UNE SORTE « d’organe microbien ». C’est ainsi que la flore intestinale est qualifiée aujourd’hui, son influence ne cessant de s’accroître au fil des recherches. À ce point qu’il serait même possible, en modifiant sa composition, de prévenir certaines maladies métaboliques telles que le diabète, la stéatose hépatique et l’obésité, comme le suggèrent plusieurs études françaises présentées récemment. Pour l’équipe de Rémy Burcelin et Matteo Serino, chercheurs dans l’unité Inserm 1048 « Institut des maladies cardiovasculaires (I2MC) », Université de Toulouse III-Paul Sabatier (1), des additifs nutritionnels (gluco-oligosaccharides, fibres alimentaires) visant le microbiote intestinal pourraient empêcher le développement de troubles du métabolisme, en particulier de diabète. Pour d’autres, l’équipe INRA Franck Duca et celle de T.Leroy, une manipulation de la flore par greffe pourrait s’avérer prometteuse non seulement dans le diabète et la stéatose, mais aussi dans l’obésité.
Maigres et diabétiques.
Alors que les mille espèces bactériennes du microbiote intestinal se nourrissent de ce que nous ingérons, des travaux antérieurs ont montré qu’une alimentation riche en graisse déséquilibre la flore intestinale, ce qui peut entraîner l’apparition d’un diabète. L’équipe de Rémy Burcelin a étudié des souris mâles identiques pour l’âge et la génétique, qui ont été nourries pendant trois mois par une alimentation grasse (diabétogène et non obésitogène). Alors que certaines étaient devenues diabétiques en restant maigres et d’autres, toujours maigres, restaient non diabétiques, les chercheurs se sont aperçus que le profil microbien était différent entre les deux phénotypes.

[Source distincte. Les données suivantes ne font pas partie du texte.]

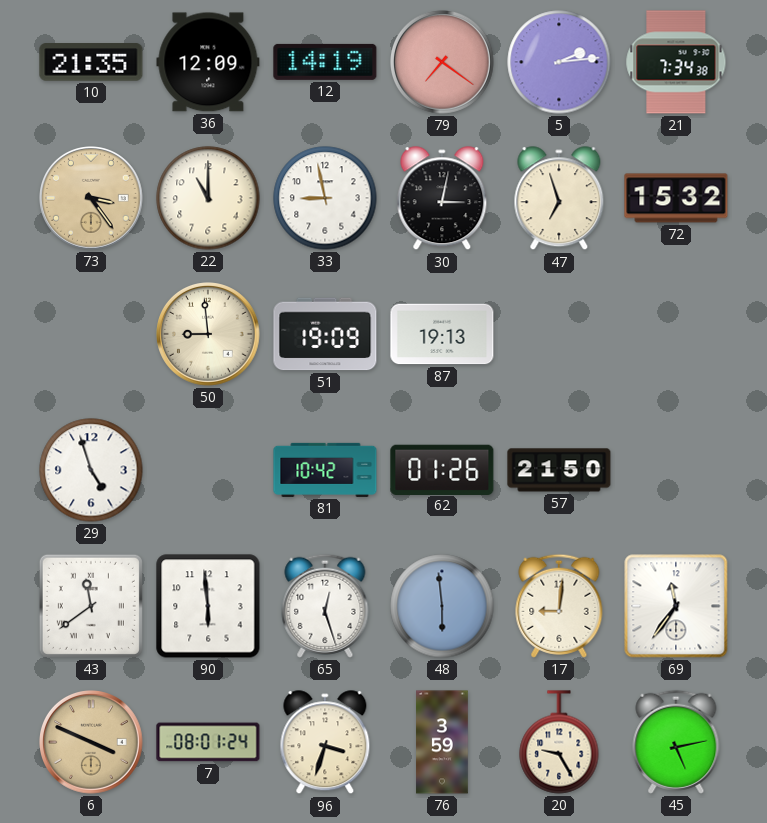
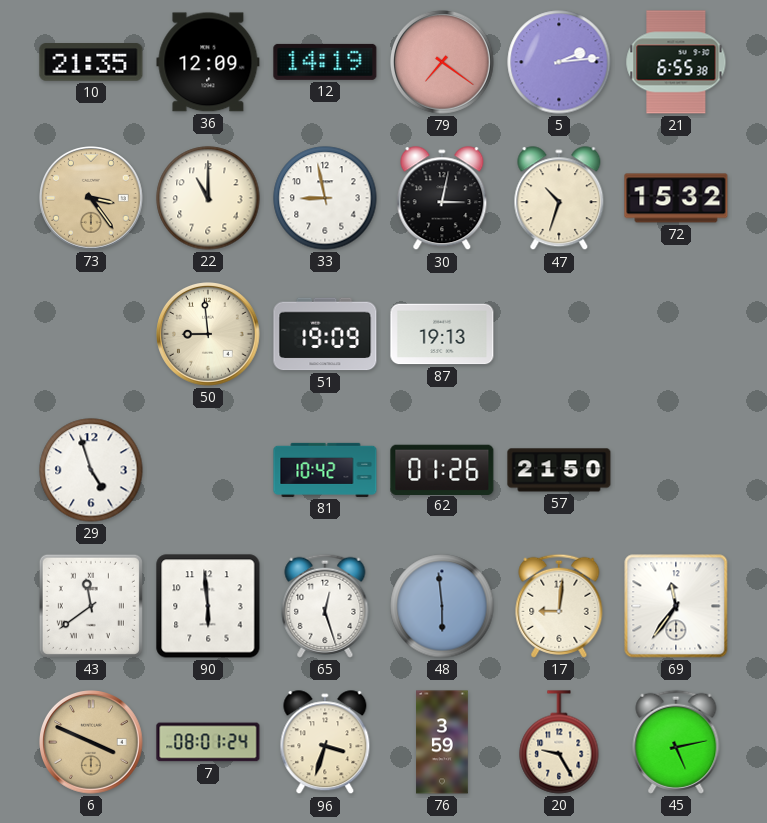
21: 7:34 -> 6:55
47: 6:57 -> 10:33
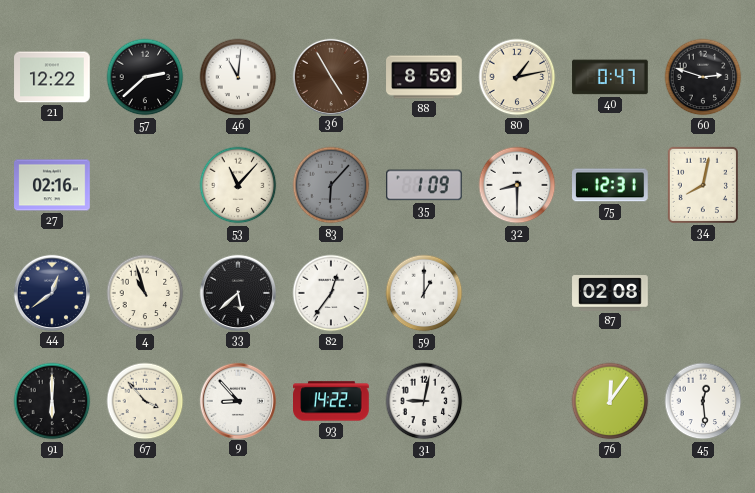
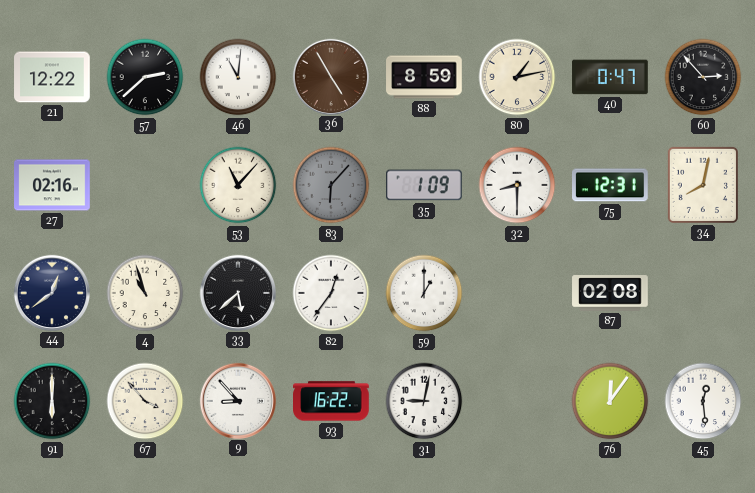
60: 2:48 -> 2:53
93: 14:22 -> 16:22
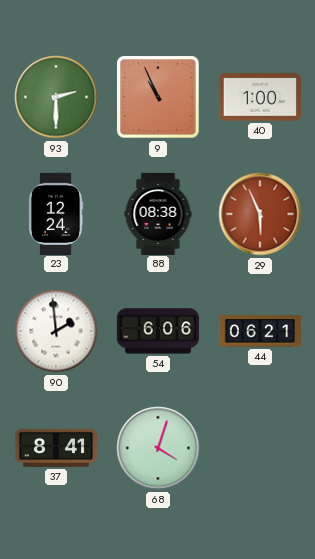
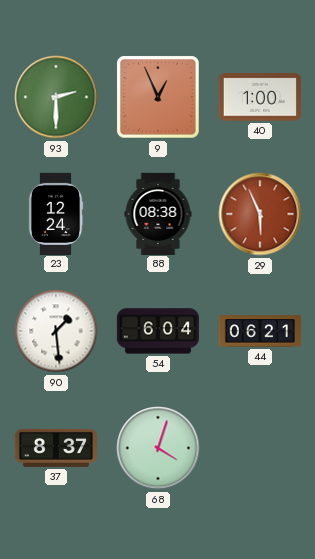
9: 10:56 -> 12:56
90: 1:59 -> 1:29
54: 6:06 -> 6:04
37: 8:41 -> 8:37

Les souris maigres diabétiques étaient caractérisées par une flore composée majoritairement de bactéries de type Bacteroides, à la différence des souris maigres non diabétiques où le type Firmicutes était prédominant. Se posait alors la question de savoir si la flore intestinale était cause ou conséquence du trouble métabolique. Surprise, en ajoutant des fibres alimentaires, des gluco-oligosaccharides, au régime riche en graisse, les scientifiques ont constaté que « le métabolisme des souris traitées avec ces fibres est proche de celui des souris maigres et non diabétiques, comme le précise Mattéo Serino. Cependant, la flore intestinale des souris traitées par les fibres est devenue très différente par rapport à celle des autres phénotypes observés ».
Des souris suralimentées.
La greffe de flore intestinale pourrait avoir un rôle thérapeutique dans le diabète et la stéatose hépatique (NAFLD en anglais, Non Alcoholic Fatty Liver Disease). C’est ce que suggèrent T. Le Roy et al. (2), dont les travaux chez la souris sont très proches de ceux de l’équipe INRA dirigée par Frank Duca (3). La première a étudié l’effet du transfert de flore sous l’angle du diabète et de la stéatose, la seconde sous l’angle de l’obésité. Dans l’étude de T. Le Roy et al., la flore greffée était issue soit de souris suralimentées ayant développé un diabète et une stéatose, soit de souris surnourries mais restées saines ; dans l’étude INRA, la flore transférée provenait de rongeurs obèses ou non obèses.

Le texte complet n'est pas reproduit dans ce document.